*EXERCISE REQUIREMENTS*: Every line in the entries that holds "нержавіюча" should be identified and copied.

** EXERCISE MATERIALS follows **

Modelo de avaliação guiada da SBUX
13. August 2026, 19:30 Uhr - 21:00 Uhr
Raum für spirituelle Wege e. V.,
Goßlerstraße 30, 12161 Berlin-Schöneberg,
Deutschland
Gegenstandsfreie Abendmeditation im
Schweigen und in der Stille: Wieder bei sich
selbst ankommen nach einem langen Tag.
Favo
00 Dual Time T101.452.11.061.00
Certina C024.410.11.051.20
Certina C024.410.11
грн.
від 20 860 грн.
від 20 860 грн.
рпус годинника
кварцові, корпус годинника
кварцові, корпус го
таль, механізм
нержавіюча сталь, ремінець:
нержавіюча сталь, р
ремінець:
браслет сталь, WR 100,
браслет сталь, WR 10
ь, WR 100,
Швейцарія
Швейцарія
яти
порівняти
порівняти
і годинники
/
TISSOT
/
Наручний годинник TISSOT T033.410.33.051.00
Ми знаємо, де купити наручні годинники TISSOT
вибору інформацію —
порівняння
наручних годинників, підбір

** End of EXERCISE MATERIALS **
** EXERCISE MATERIALS follows **

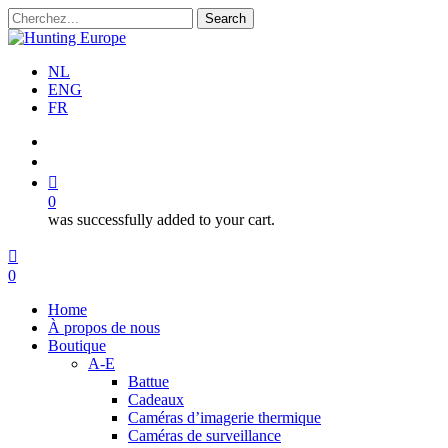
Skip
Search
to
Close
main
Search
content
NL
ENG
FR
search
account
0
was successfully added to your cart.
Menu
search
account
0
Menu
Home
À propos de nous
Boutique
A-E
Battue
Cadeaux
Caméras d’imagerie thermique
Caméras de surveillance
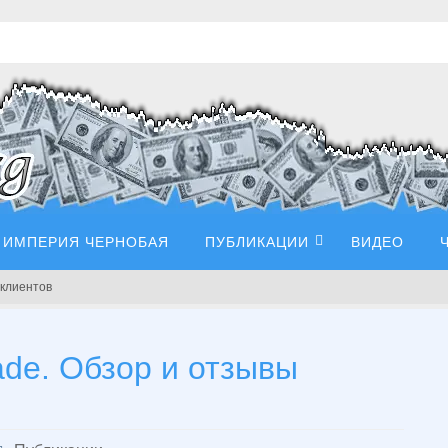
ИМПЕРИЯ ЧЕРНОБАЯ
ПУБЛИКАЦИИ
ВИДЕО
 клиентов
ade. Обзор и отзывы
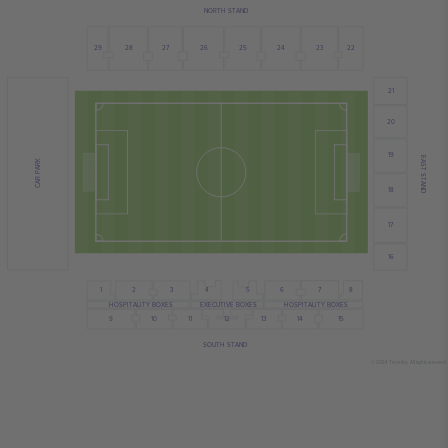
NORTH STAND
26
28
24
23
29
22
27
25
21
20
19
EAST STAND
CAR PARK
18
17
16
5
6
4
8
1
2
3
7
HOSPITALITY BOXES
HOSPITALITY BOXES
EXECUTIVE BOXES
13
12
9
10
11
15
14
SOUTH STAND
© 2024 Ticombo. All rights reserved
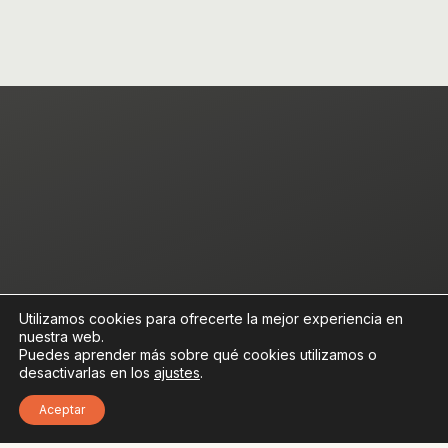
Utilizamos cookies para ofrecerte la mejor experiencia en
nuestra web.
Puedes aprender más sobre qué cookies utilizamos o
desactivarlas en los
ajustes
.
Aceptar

** End of EXERCISE MATERIALS **

*TASK OUTPUT*:
нержавіюча сталь, ремінець:
нержавіюча сталь, р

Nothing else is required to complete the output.